#### [REQUIRED ACTION]
Reproduce, exactly, the lines of the material below from the line containing "郭富城旧爱苟芸慧被甩后暴肥40斤，胖" through the line containing "她讲过副作用，叫她用其他避孕方式例如", with both end lines included and nothing else.

#### [INPUT]
=== Section Start ===

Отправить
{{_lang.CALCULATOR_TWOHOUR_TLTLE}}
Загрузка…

=== Section End ===
=== Section Start ===

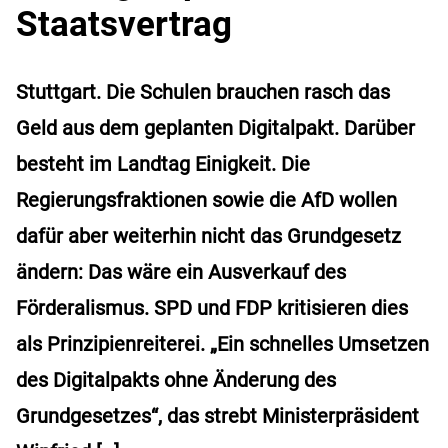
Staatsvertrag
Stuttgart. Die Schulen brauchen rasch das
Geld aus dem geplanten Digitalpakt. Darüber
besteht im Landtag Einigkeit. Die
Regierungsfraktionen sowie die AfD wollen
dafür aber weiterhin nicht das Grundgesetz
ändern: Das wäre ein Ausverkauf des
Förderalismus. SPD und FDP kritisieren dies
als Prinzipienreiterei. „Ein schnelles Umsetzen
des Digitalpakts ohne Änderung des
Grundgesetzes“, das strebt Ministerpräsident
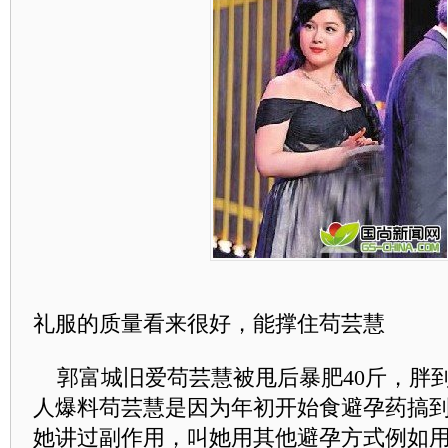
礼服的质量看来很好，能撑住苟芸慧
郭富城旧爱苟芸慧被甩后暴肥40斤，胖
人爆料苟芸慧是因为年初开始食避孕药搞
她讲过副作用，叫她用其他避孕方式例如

=== Section End ===
=== Section Start ===

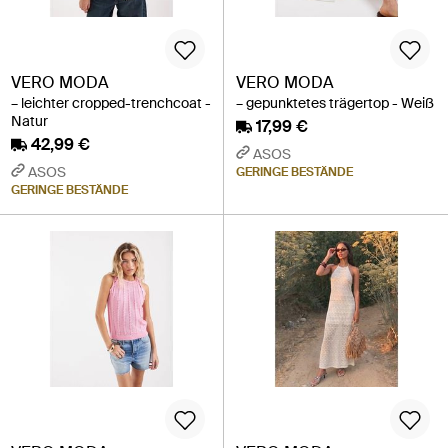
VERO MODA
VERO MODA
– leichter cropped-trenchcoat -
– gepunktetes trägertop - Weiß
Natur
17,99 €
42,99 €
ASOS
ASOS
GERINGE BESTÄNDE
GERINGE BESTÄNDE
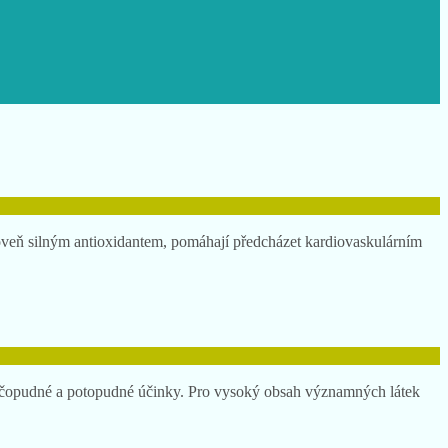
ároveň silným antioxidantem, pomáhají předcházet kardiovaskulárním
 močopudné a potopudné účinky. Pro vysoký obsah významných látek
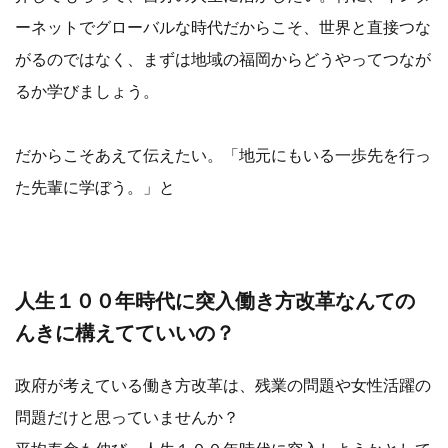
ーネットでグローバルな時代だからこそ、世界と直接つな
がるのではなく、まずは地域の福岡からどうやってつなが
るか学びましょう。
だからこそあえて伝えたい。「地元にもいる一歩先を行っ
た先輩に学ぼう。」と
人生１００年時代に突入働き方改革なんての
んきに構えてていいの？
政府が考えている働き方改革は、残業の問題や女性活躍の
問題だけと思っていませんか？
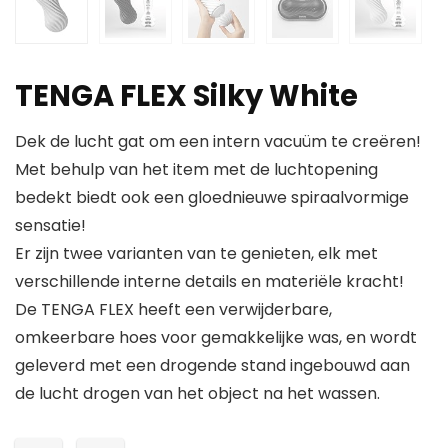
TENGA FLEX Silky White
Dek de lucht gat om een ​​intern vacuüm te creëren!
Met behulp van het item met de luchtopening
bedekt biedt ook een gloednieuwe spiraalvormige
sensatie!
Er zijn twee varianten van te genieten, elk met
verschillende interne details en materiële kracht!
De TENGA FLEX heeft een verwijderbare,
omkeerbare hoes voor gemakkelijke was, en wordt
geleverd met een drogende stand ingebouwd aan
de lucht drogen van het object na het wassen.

=== Section End ===

#### [SOLUTION FOR THIS EXERCISE]
郭富城旧爱苟芸慧被甩后暴肥40斤，胖
人爆料苟芸慧是因为年初开始食避孕药搞
她讲过副作用，叫她用其他避孕方式例如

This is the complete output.